Two days later, Old Man Tumpao died. The parties remained in
possession of the lots assigned to them, in obedience to the wish of the Old
Man Tumpao as expressed in his last will. Twenty-three (23) years later, the
matter was brought to the courts.

On November 4, 1960, Respondents executed an extrajudicial partition


in which they divided the property of Old man Tumpao among the three of
them only, excluding the other persons mentioned in the documents. By virtue
of the partition, Old Man Tumpao’s title was cancelled and another one was
issued in favor of the three respondents.

Petitioners then question respondents’ title and are suing for


reconveyance. They had been sustained by the trial court.

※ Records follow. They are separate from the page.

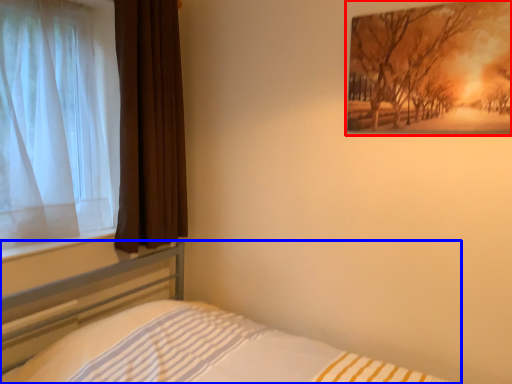 Question: Among these objects, which one is nearest to the camera, picture frame (highlighted by a red box) or bed (highlighted by a blue box)?

Choices:
 (A) picture frame
 (B) bed

Answer: (B) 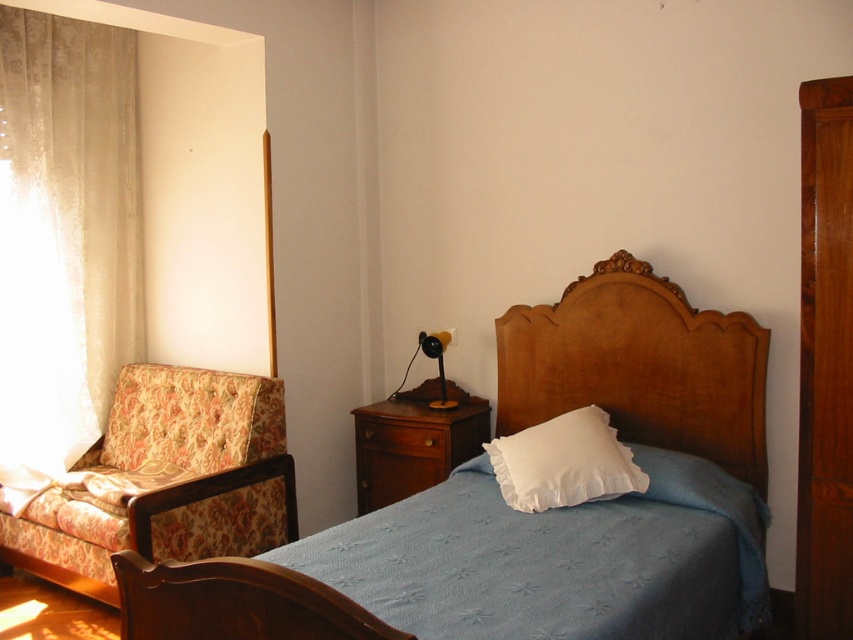 Between wooden dresser at center and white fluffy pillow at center, which one is positioned higher?

Positioned higher is wooden dresser at center.

Between wooden dresser at center and white fluffy pillow at center, which one has more height?

wooden dresser at center is taller.

Describe the element at coordinates (825, 364) in the screenshot. I see `wooden dresser at center` at that location.

The height and width of the screenshot is (640, 853). In order to click on wooden dresser at center in this screenshot , I will do `click(825, 364)`.

Can you confirm if wooden headboard at center is positioned to the left of brown wood drawer at lower center?

Incorrect, wooden headboard at center is not on the left side of brown wood drawer at lower center.

Between point (709, 340) and point (427, 432), which one is positioned behind?

The point (427, 432) is more distant.

Locate an element on the screen. wooden headboard at center is located at coordinates (639, 365).

You are a GUI agent. You are given a task and a screenshot of the screen. Output one action in this format:
    pyautogui.click(x=<x>, y=<y>)
    Task: Click on the wooden headboard at center
    This screenshot has width=853, height=640.
    Given the screenshot: What is the action you would take?
    pyautogui.click(x=639, y=365)

Can you confirm if wooden bed at center is smaller than wooden dresser at center?

No.

Does point (680, 298) come behind point (844, 340)?

Yes, point (680, 298) is behind point (844, 340).

You are a GUI agent. You are given a task and a screenshot of the screen. Output one action in this format:
    pyautogui.click(x=<x>, y=<y>)
    Task: Click on the wooden bed at center
    This screenshot has width=853, height=640.
    Given the screenshot: What is the action you would take?
    pyautogui.click(x=640, y=364) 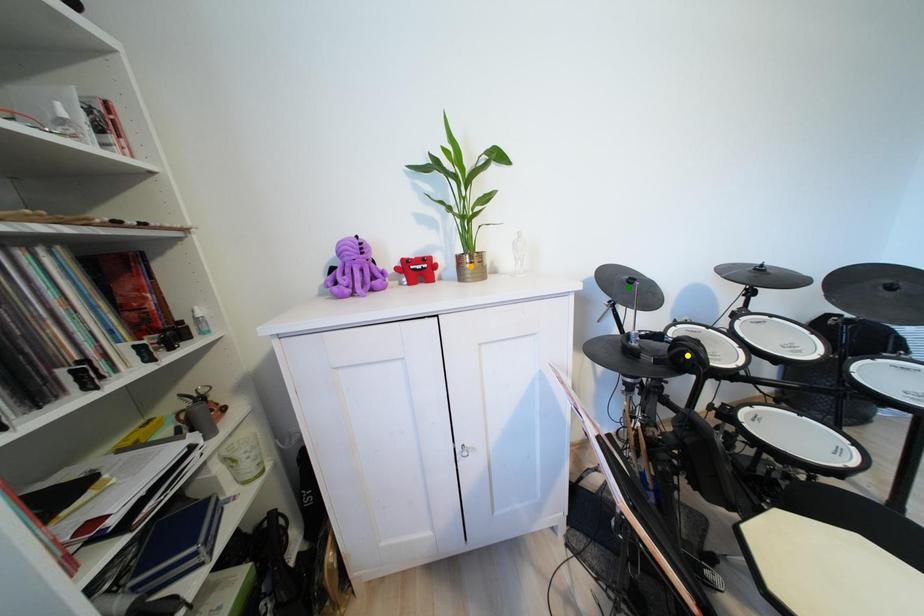 Order these from farthest to nearest:
- orange point
- green point
- yellow point

green point, orange point, yellow point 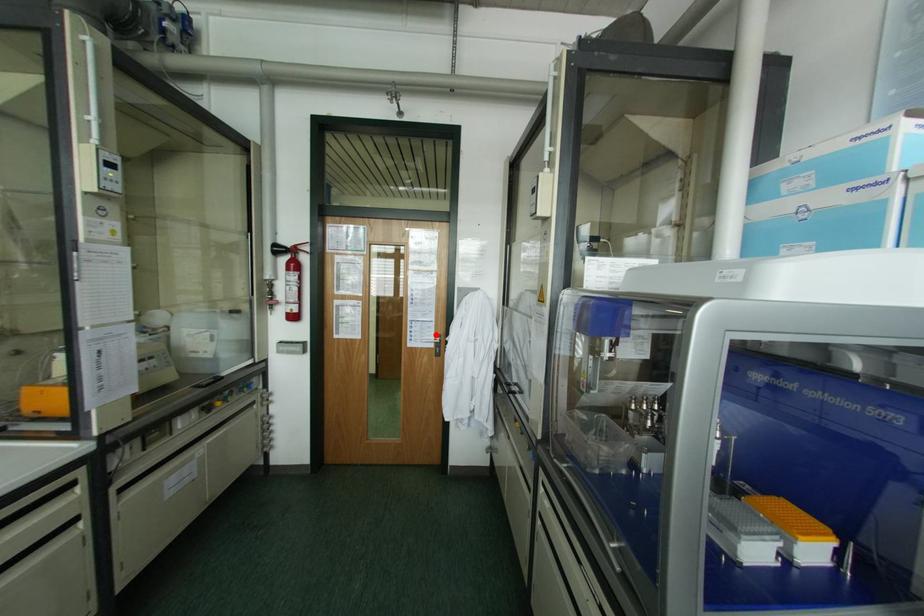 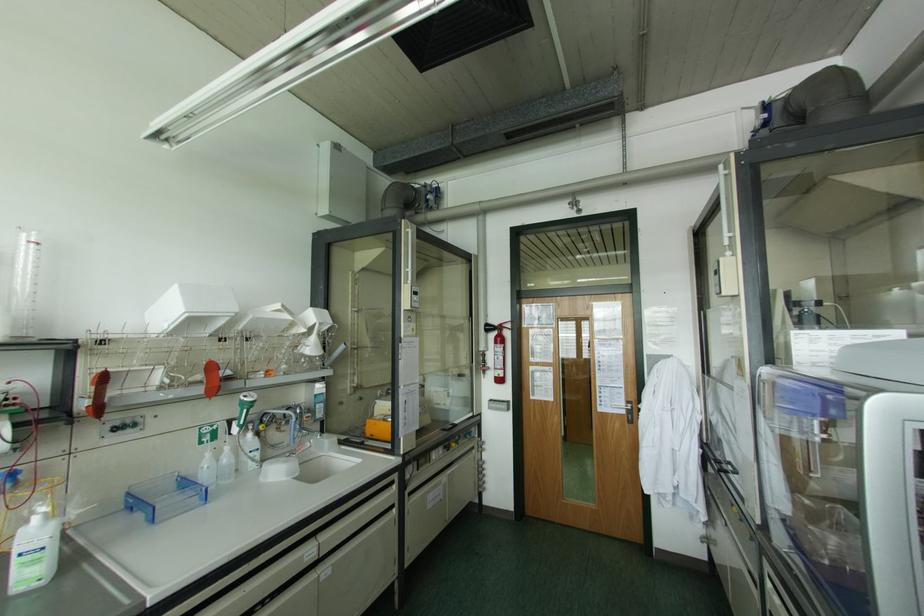 Where in the second image is the point corresponding to the highlighted location from the first image?

(626, 400) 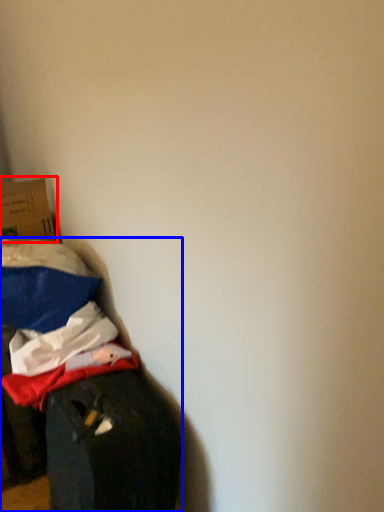 Question: Which object is further to the camera taking this photo, box (highlighted by a red box) or furniture (highlighted by a blue box)?

Choices:
 (A) box
 (B) furniture

Answer: (A) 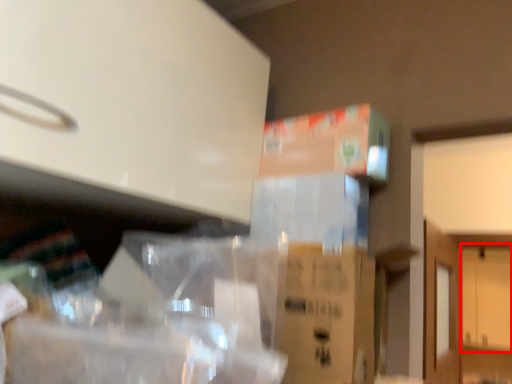 Question: From the image's perspective, what is the correct spatial relationship of door (annotated by the red box) in relation to cardboard box?

Choices:
 (A) above
 (B) below

Answer: (B) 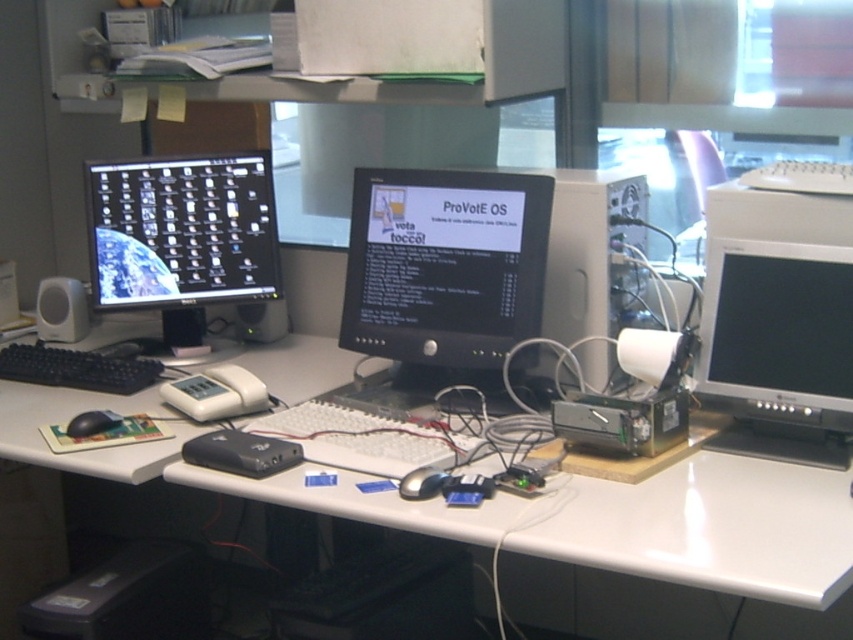 You are a delivery person who needs to place a package on the desk. The package is 1.5 meters long. Can you fit it on the desk between the point at coordinates point (663,524) and the camera? Explain your reasoning.

The distance between the point (663,524) and the camera is 1.62 meters. Since the package is 1.5 meters long, it can fit between them as the available space is slightly larger than the package length.

You are a technician who needs to connect the black glossy mouse at center to the white plastic computer desk at center. The mouse requires a 15.5 inch long cable to reach the desk. Based on the description, will the cable be long enough?

The white plastic computer desk at center and black glossy mouse at center are 15.38 inches apart from each other. Since the required cable length is 15.5 inches, which is slightly longer than the distance between them, the cable will be long enough to connect the black glossy mouse at center to the white plastic computer desk at center. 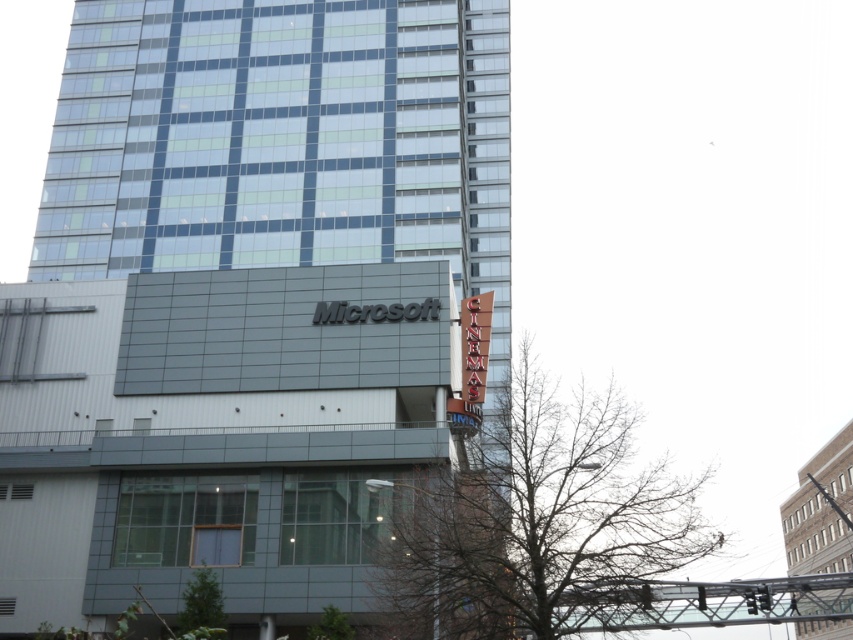 Question: Does glassy steel building at center appear under gray concrete building at right?

Choices:
 (A) yes
 (B) no

Answer: (B)

Question: Among these objects, which one is nearest to the camera?

Choices:
 (A) glassy steel building at center
 (B) gray concrete building at right

Answer: (A)

Question: Does glassy steel building at center come behind gray concrete building at right?

Choices:
 (A) no
 (B) yes

Answer: (A)

Question: Can you confirm if glassy steel building at center is positioned to the left of gray concrete building at right?

Choices:
 (A) yes
 (B) no

Answer: (A)

Question: Which point appears farthest from the camera in this image?

Choices:
 (A) (842, 632)
 (B) (236, 560)

Answer: (A)

Question: Which point appears farthest from the camera in this image?

Choices:
 (A) (788, 513)
 (B) (213, 520)

Answer: (A) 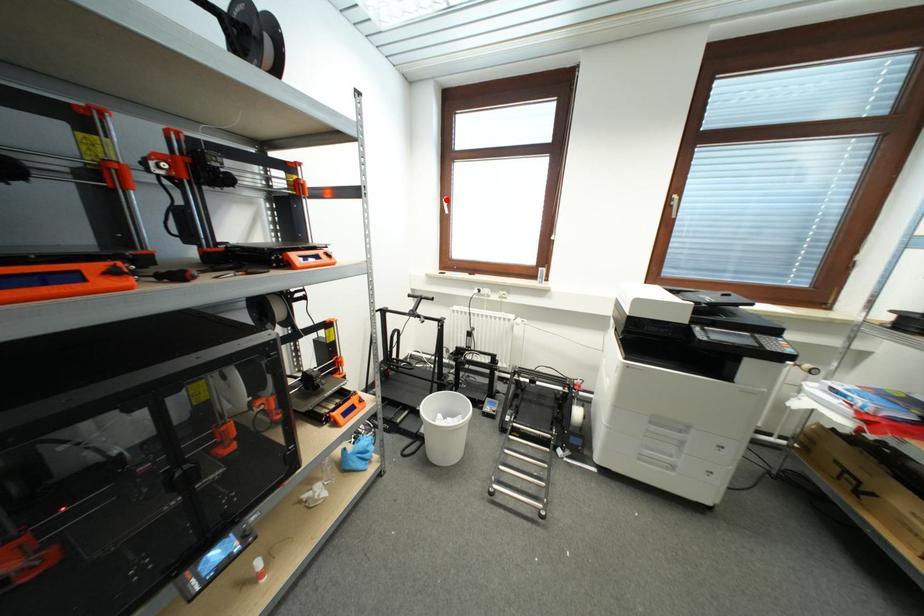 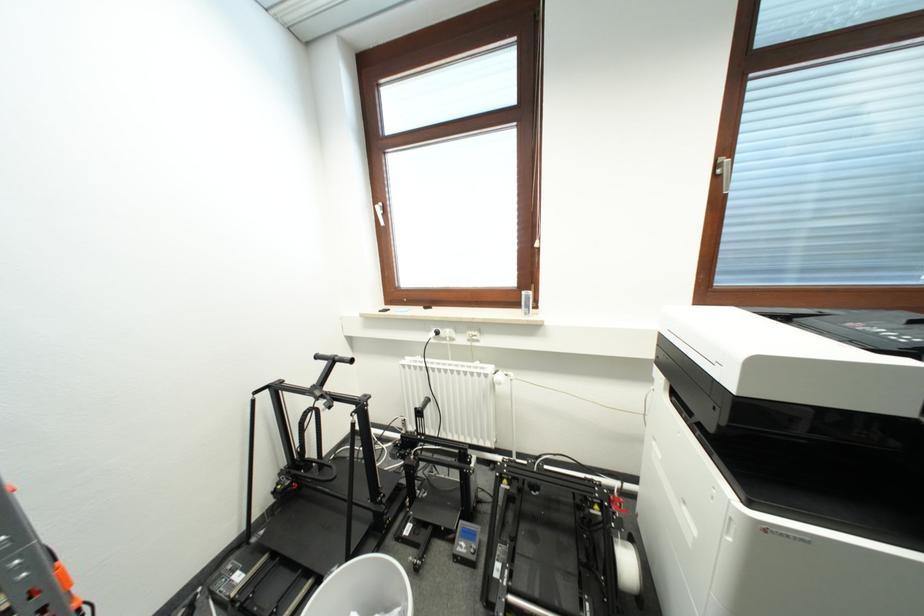 In the second image, find the point that corresponds to the highlighted location in the first image.

(379, 206) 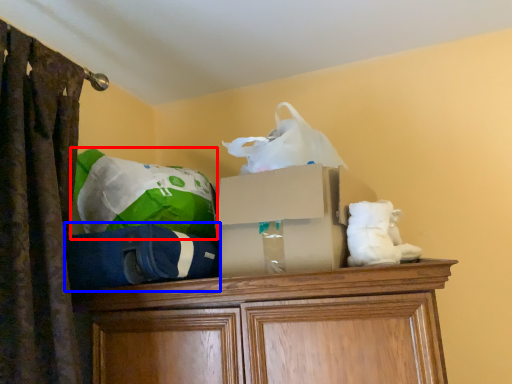 Question: Which object appears closest to the camera in this image, bean bag chair (highlighted by a red box) or bean bag chair (highlighted by a blue box)?

Choices:
 (A) bean bag chair
 (B) bean bag chair

Answer: (B) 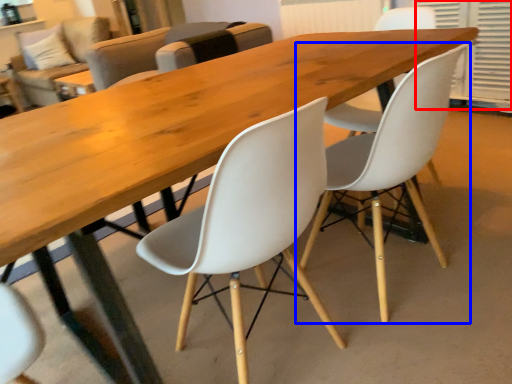 Question: Which point is further to the camera, shutter (highlighted by a red box) or chair (highlighted by a blue box)?

Choices:
 (A) shutter
 (B) chair

Answer: (A) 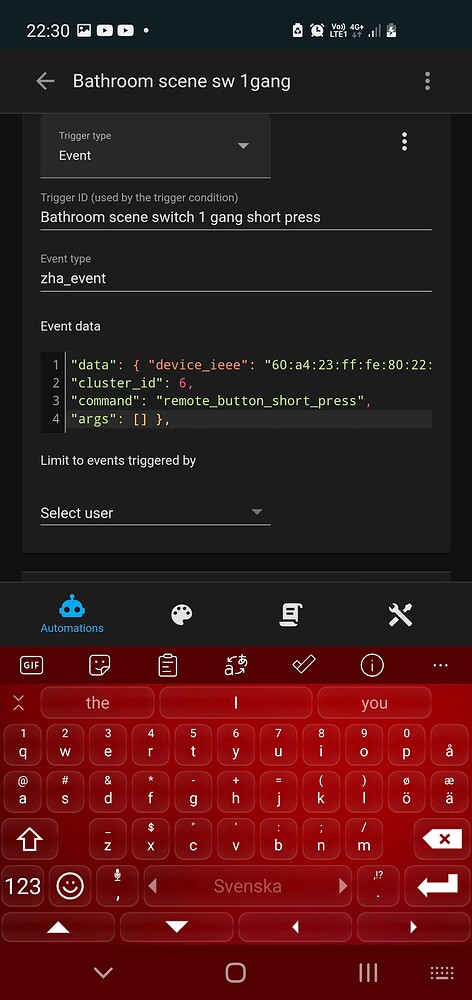 This screenshot has width=472, height=1000. What are the coordinates of `bathroom` in the screenshot? It's located at (99, 83). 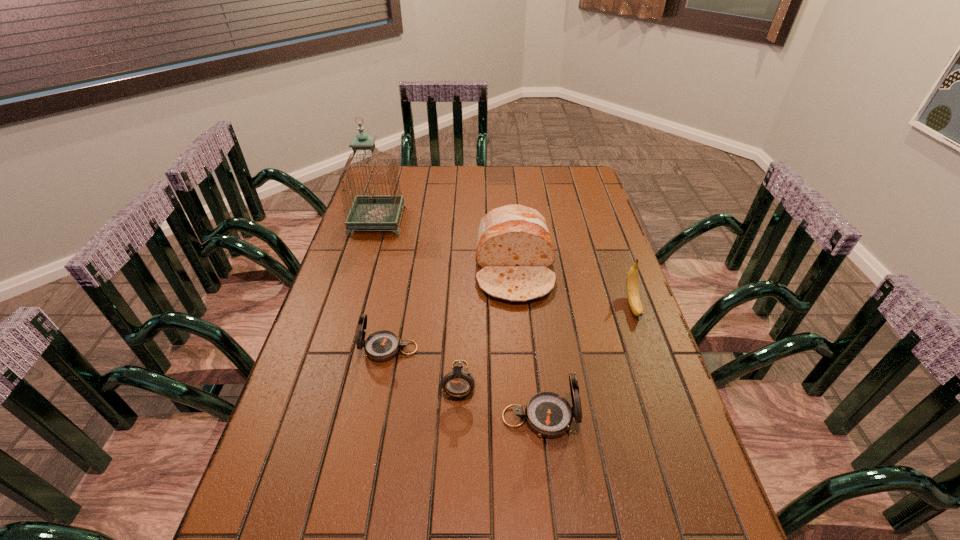 At what (x,y) coordinates should I click in order to perform the action: click on free space located 0.050m on the face of the second tallest compass. Please return your answer as a coordinate pair (x, y). Looking at the image, I should click on (342, 349).

You are a GUI agent. You are given a task and a screenshot of the screen. Output one action in this format:
    pyautogui.click(x=<x>, y=<y>)
    Task: Click on the vacant space situated on the face of the shortest object
    
    Given the screenshot: What is the action you would take?
    pyautogui.click(x=457, y=430)

Find the location of a particular element. This screenshot has height=540, width=960. blank space located on the face of the rightmost compass is located at coordinates (630, 417).

Find the location of a particular element. Image resolution: width=960 pixels, height=540 pixels. vacant position located 0.110m at the door of the farthest object is located at coordinates (433, 221).

Where is `free spot located 0.050m at the sliced end of the bread`? free spot located 0.050m at the sliced end of the bread is located at coordinates (519, 320).

Identify the location of vacant space located at the start of the peel on the banana. (684, 447).

Where is `compass located at the left edge`? This screenshot has height=540, width=960. compass located at the left edge is located at coordinates (383, 345).

Find the location of a particular element. This screenshot has height=540, width=960. birdcage located at the left edge is located at coordinates (371, 211).

Where is `object that is at the right edge`? object that is at the right edge is located at coordinates (632, 288).

In the image, there is a desktop. At what (x,y) coordinates should I click in order to perform the action: click on free space at the far edge. Please return your answer as a coordinate pair (x, y). This screenshot has width=960, height=540. Looking at the image, I should click on 544,192.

The CA reversed the trial court’s decision and held that the “will” of Old
man Tumpao was null and void because it had not been probated. The
agreement of partition among the beneficiaries of the will was nullified
because it was a partition inter vivos and had not been approved the Director
of the Bureau of Non-Christian Tribes. It also held that the land in dispute was
acquired during Old Man Tumpao’s marriage although it was registered during
his second marriage and so petitioners were liable in rentals for the lots
occupied by them.

ISSUE:

Whether or not the “will” of Old Man Tumpao was operative.

RULING:

The Supreme Court held that Old Man Tumpao’s “will”, not having been
probated as required by law, was inoperative as such. It is a well settled-
principle, in accordance with the Rules of Court, that no will shall pass either
real or personal property unless it is proved or allowed in court.

The SC, however, finds that the document may be sustained on the
basis of Article 1056 of the 1899 Civil Code, which was in force at the time the
said document was executed by Old Man Tumpao in 1937.

"Art. 1056. If the testator should make a partition of his properties by


an act inter vivos, or by will, such partition shall stand in so far as it
does not, prejudice the legitime of the forced heirs."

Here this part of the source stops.